Franciscus de Mayronis, Conflatus, Prologus q. 12 (ed. Venezia f. 8rb):

Whether being is said analogically of those things of which it is said.

I say that there are four ways of speaking. Some [people] say that it is said univocally because according to one notion [rationem]. Others say that equivocally because according to diverse notions. Others say that analogically because per prius of one and per posterius of others. Others say that [it is said] ambiguously. They distinguish this, however, from analogy because a certain thing is something according to one notion is said of two, nevertheless more perfectly of one than the other. For the other kind of analogy is what is said of one proprerly and of others by attribution to it. And that is reduced to equivocal.

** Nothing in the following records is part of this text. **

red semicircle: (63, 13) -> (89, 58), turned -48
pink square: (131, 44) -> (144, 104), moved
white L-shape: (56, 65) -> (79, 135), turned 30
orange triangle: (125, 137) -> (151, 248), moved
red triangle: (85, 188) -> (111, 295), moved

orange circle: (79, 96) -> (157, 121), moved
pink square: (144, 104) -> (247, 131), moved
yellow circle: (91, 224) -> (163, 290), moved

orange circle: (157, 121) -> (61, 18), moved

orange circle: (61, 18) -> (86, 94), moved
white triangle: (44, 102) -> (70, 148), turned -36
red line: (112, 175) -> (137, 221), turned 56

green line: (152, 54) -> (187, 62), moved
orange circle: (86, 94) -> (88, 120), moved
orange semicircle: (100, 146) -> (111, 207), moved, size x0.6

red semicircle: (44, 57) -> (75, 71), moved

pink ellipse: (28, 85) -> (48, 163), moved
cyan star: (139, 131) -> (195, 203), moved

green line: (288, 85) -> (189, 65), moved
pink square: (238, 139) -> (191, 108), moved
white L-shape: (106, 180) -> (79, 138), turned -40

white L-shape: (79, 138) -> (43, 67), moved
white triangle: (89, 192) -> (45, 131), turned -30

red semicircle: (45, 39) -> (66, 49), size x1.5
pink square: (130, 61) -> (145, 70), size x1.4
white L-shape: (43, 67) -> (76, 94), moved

With this premised, it is said that every term either is equivocal or univocal because when the definitions of some things are given by immediate contraries, they are immediately contrary; but equivocals and univocals are of this kind; therefore, etc.  But this is one definition, if being is said equally or unequally of its inferiors.

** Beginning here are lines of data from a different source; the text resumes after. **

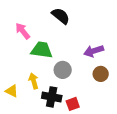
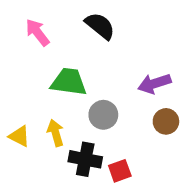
pink arrow: (23, 31) -> (37, 32), moved
yellow triangle: (12, 91) -> (19, 136), moved

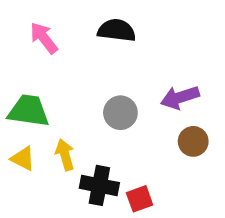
black semicircle: (100, 26) -> (117, 30), turned -32
green trapezoid: (69, 82) -> (29, 111), moved
gray circle: (103, 115) -> (120, 113), moved

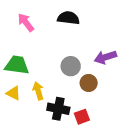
brown circle: (193, 141) -> (89, 83), moved

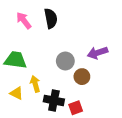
black semicircle: (68, 18) -> (51, 18), moved, turned 72
yellow triangle: (13, 93) -> (16, 93), moved

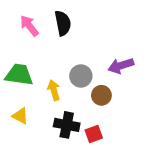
yellow arrow: (35, 84) -> (54, 90), moved

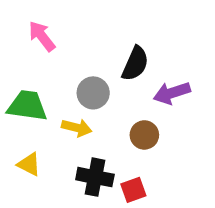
black semicircle: (63, 23) -> (135, 64), moved, turned 35
gray circle: (81, 76) -> (93, 93), moved
yellow arrow: (54, 90) -> (77, 128), turned 120

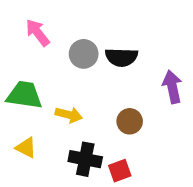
black semicircle: (135, 64) -> (121, 57), turned 68
gray circle: (93, 93) -> (84, 54), moved
purple arrow: (172, 93) -> (172, 87), moved, turned 96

To this [argument] [we answer/respondetur] with four conclusiones. The first is that being is not predicated according to more and less. The second is that it is not predicated according to prior and posterior. Third that it is not predicated inequally. Fourth that it is not predicated dissimilarly.

They prove all those conclusions with one argument:  because when there is some essential predication, it cannot be varied per posterius; but quantitity of power is attended to according to more and less, prior and posterior, equal and unequal, similar and dissimilar.  All these are posterior to being and also those of which being is predicated; therefore they do not vary the predication of being which is essential. When therefore something is said to be more perfect than being, it is by something posterior to being and consequently in that prior in which the predication of being is made, it will be uniform.

[that's all, folks. It turned out to be less exciting than I had hoped when I initially saw the question title.]